Could we have a situation where we lose power during the upcoming triple-digit temperatures next week?
In a press release that has garnered the attention of everyone in the Gem State, Idaho Power is asking you to conserve your power. You can read the release below, but this release raises some troubling questions.
We've already begun to see the impacts of the sweltering Spring/Summer season. Farmers and ranchers have begun to conserve their water and perhaps will have an abbreviated growing season.
Four in the afternoon to nine in the evening is the hottest part of the day in Idaho. One listener suggested that you adjust your air conditioner up a few degrees to ease demand on the grid. Will Idahoans follow Idaho Power's suggestion? However, it depends; however, we don't want to have a blackout, a transformer station blowing up, leading to loss of power.
Idahoans are known for their toughness, and we will get through the hot temperatures next week. Our big concern is whether our infrastructure will match our resilience. Governments and private industry must embrace anticipating the challenges of growth that we see right now.
Our friend Wayne summed it up in an email:
Are you thinking maybe you should pull back the "kudos" you gave Idaho Power earlier this week? You know it's only going to get worse....especially if they start removing the dams.
Just poking the bear some........
Multiple days of triple-digit heat around the West are straining the regional energy grid as air conditioners, and irrigation systems work overtime. Idaho Power is preparing for increased demand for energy as the area experiences sustained near-record temperatures in addition to unprecedented growth. The company is asking customers to help.

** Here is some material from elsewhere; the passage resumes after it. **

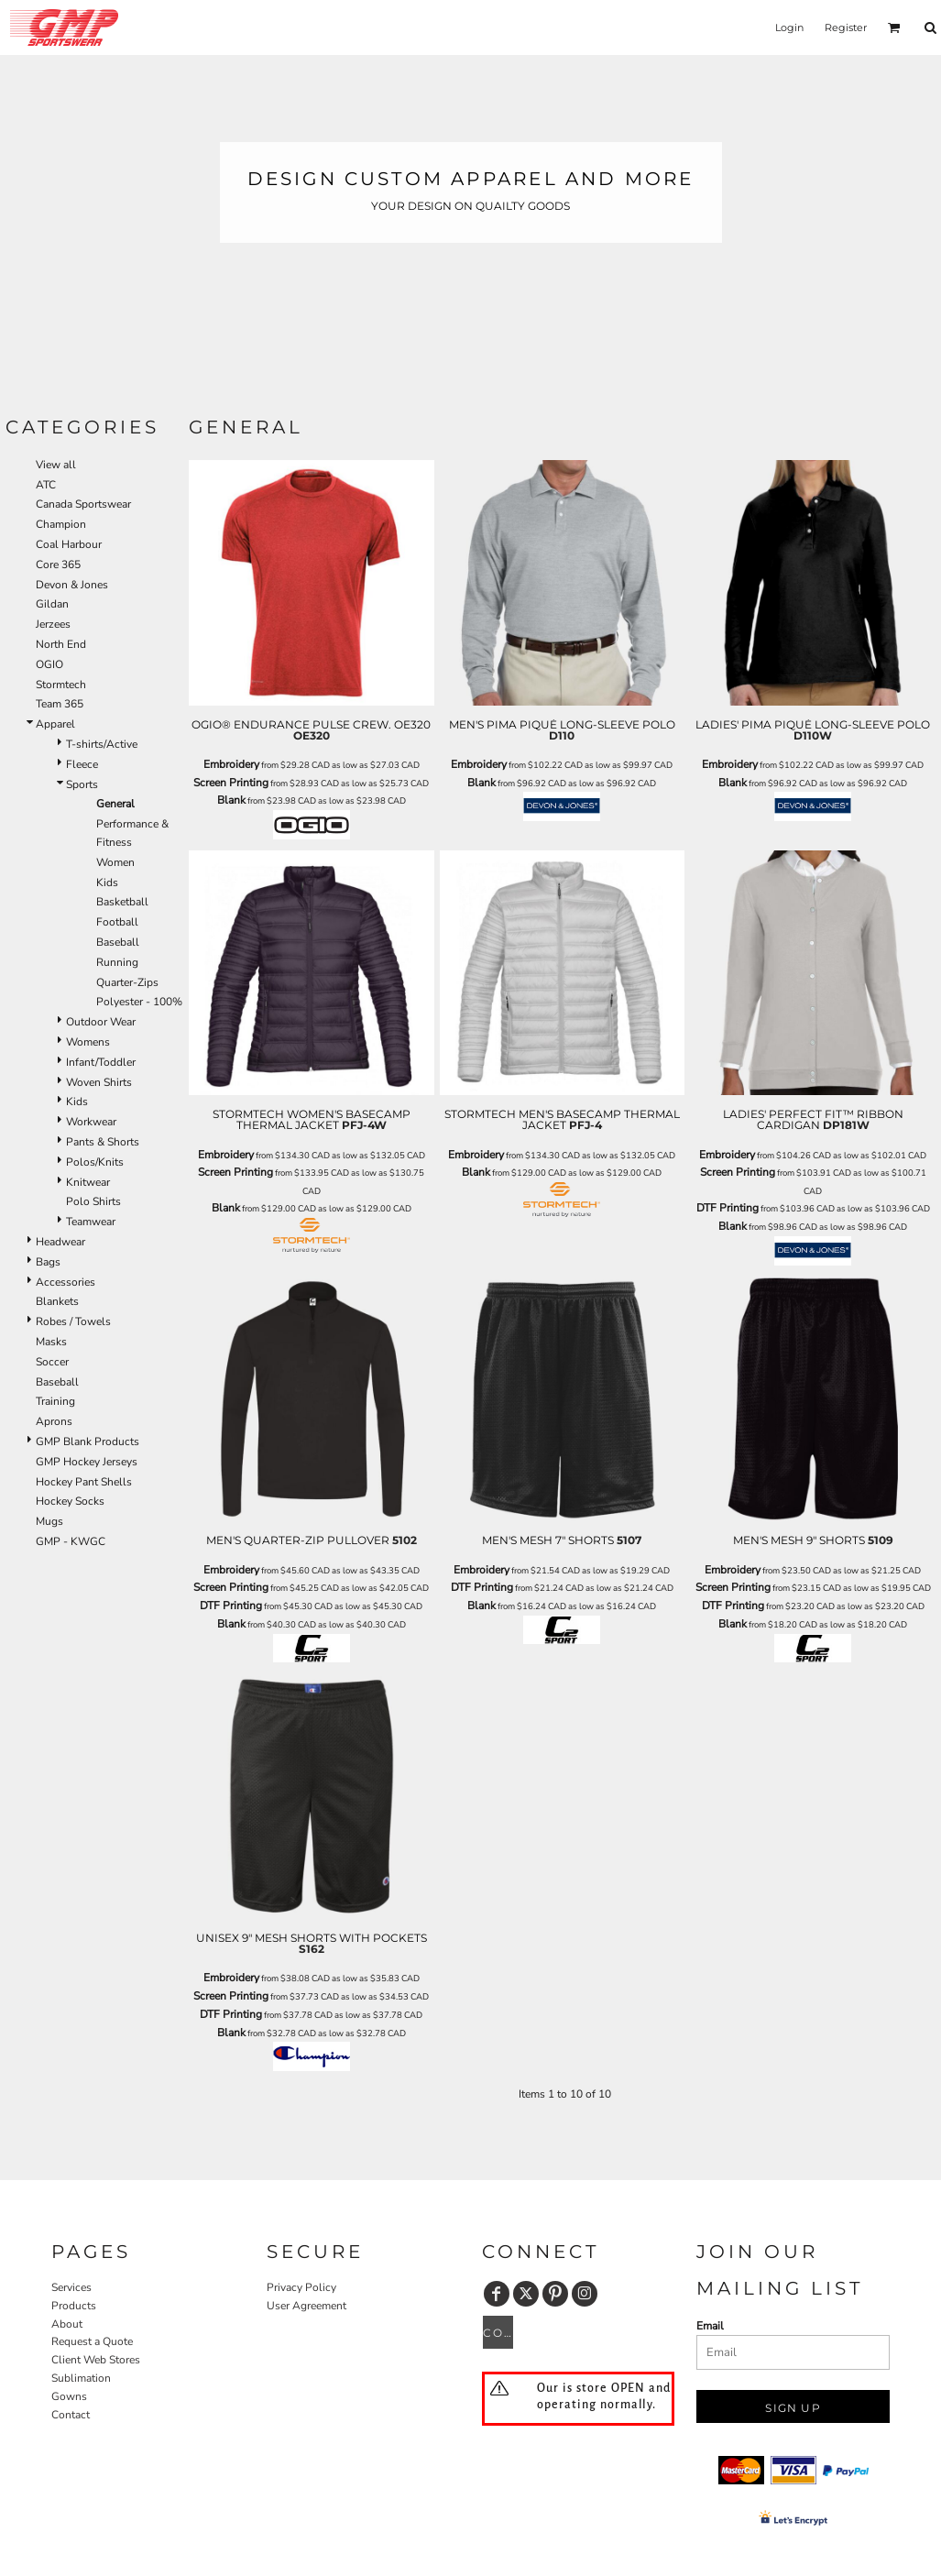  I want to click on Soccer, so click(52, 1361).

Idaho Power is asking customers who can safely do so to reduce their energy use from 4 p.m. to 9 p.m. over the next several days. Conserving energy during these hours of highest demand, and when solar power is fading, can help prevent reliability issues due to the region-wide strain on the grid. The potential impacts of the heatwave are intensified this year due to drought and a shortage of regional transmission connections outside our system to move energy where it's needed.
Idaho Power offers the following tips:
- As comfort allows, turn your thermostat up a few degrees so the A/C isn't working quite so hard.
- Barbecue, microwave or use a pressure cooker, instead of using an electric range or oven.
- Close doors, windows and blinds during the late afternoon when the sun is still heating up the house.
- Power down devices (computers, tablets, TVs and gaming systems), and have a screen-free evening.
- Use lights in occupied rooms only (if needed), and keep the fridge and freezer doors closed as much as possible.
- Save the dishes and laundry for the morning.
- Avoid irritating or running the sprinklers during these hours, shifting to morning or night if possible.